Tenía los ojos vendados, así que no podía ver nada.
Se escuchaban las voces de dos hombres en el vehículo.
Magdalena yacía en el asiento trasero. Logró tocar su bolso, que estaba abierto.
El celular había desaparecido, pero la grabadora que acababa de comprar seguía en un compartimento oculto.
Poco a poco, palpó la grabadora y se la escondió en la manga.
El camino, que al principio era liso, se había vuelto lleno de baches.
Aprovechando la inercia del vehículo al dar una curva, Magdalena se subió un poco la venda de los ojos.
A ambos lados todo estaba oscuro; con el traqueteo, apenas pudo distinguir que había maleza en las laderas del camino.
—Cuando lleguemos al almacén la amarraré. Jefe, haga una llamada para avisar —dijo el conductor.
Magdalena presionó sigilosamente el botón para empezar a grabar.
—No es necesario, esa mujer es muy desconfiada. Aunque la llame, no contestará.
Tras decir eso, el hombre se inclinó, le pellizcó la barbilla a Magdalena y la miró.
Ella ni siquiera se atrevía a respirar.
—Tsk, qué lástima arruinar una cara tan bonita —murmuró el hombre—. Voy a intentar terminar rápido, y cuando acabe de divertirme te dejaré probarla. Si no, no valen la pena estos quinientos mil.
Al escuchar eso, Magdalena sintió que todos los huesos de su cuerpo se congelaban.
¡Estos dos no buscaban dinero, sino destruirla!
Casi no podía contener los temblores.
Pero se obligó a sí misma a calmarse.
Llegados a este punto, no tenía otra opción más que salvarse por su cuenta.
Magdalena evaluó cuidadosamente el estado de la carretera.
Al mismo tiempo, cerró las manos para revisar su situación. Sus muñecas estaban atadas con una cuerda de cáñamo, pero aún podía mover las piernas.

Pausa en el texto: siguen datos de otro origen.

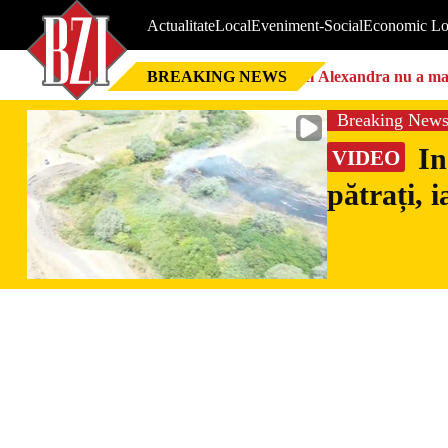
Actualitate
Local
Eveniment-Social
Economic Lo
BREAKING NEWS
Nici Alexandra nu a mai 
Breaking New
In
VIDEO
pătrați, 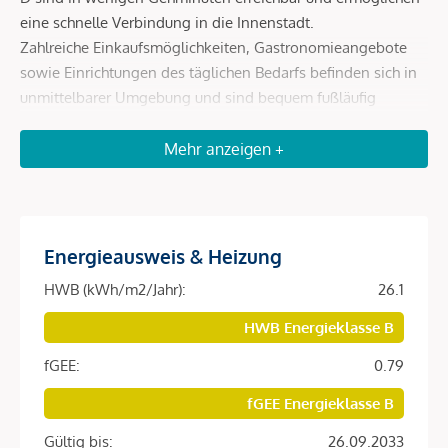
eine schnelle Verbindung in die Innenstadt.
Zahlreiche Einkaufsmöglichkeiten, Gastronomieangebote
sowie Einrichtungen des täglichen Bedarfs befinden sich in
unmittelbarer Umgebung und sind bequem fußläufig
erreichbar.
Erholungs- und Freizeitmöglichkeiten wie der Augarten
Mehr anzeigen +
sowie kulturelle Einrichtungen runden die hervorragende
Lage ab und machen den Standort besonders lebenswert.
Energieausweis & Heizung
Beschreibung *
HWB (kWh/m2/Jahr):
26.1
Diese hochwertig ausgestattete Wohnung befindet sich im
HWB Energieklasse B
fertiggestellten Neubauprojekt
SOPHIE
in begehrter Lage
fGEE:
0.79
des 9. Wiener Gemeindebezirks.
fGEE Energieklasse B
Die Einheit überzeugt durch ein modernes Wohnkonzept,
helle Räume und eine angenehme Wohnatmosphäre.
Gültig bis:
26.09.2033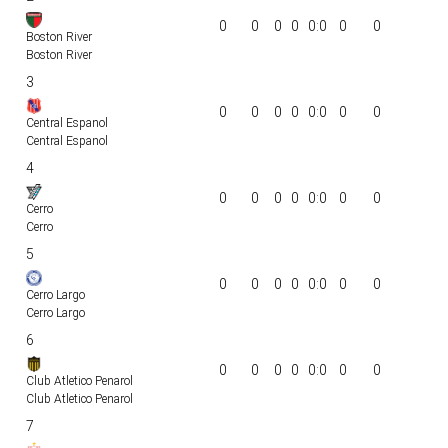
0
0
0
0
0:0
0
0
Boston River
Boston River
3
0
0
0
0
0:0
0
0
Central Espanol
Central Espanol
4
0
0
0
0
0:0
0
0
Cerro
Cerro
5
0
0
0
0
0:0
0
0
Cerro Largo
Cerro Largo
6
0
0
0
0
0:0
0
0
Club Atletico Penarol
Club Atletico Penarol
7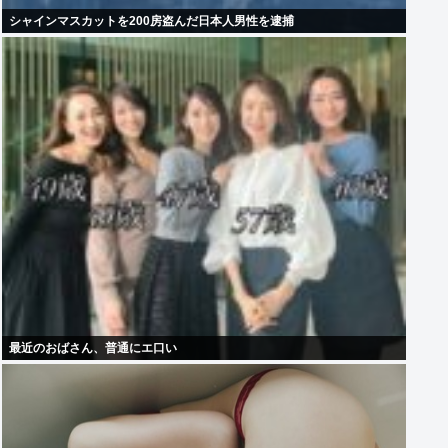
シャインマスカットを200房盗んだ日本人男性を逮捕
最近のおばさん、普通にエ口い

Agitó un poco la muñeca y sintió un nudo corredizo en la cuerda.
¡Tenía que encontrar la oportunidad para escapar!
Magdalena trató desesperadamente de regular su respiración y reprimir los latidos acelerados de su corazón.
Escuchó cómo el hombre se pasaba al asiento delantero.
—¿Dónde está el encendedor? Voy a buscarlo.
¡Era su momento! Magdalena se sentó de golpe, ¡y con rapidez y precisión quitó el seguro de la puerta!
Sabía que solo tendría una oportunidad. Se lanzó con fuerza contra la puerta usando su hombro.
Inspiró hondo.
Y sin dudarlo, ¡saltó del auto en movimiento!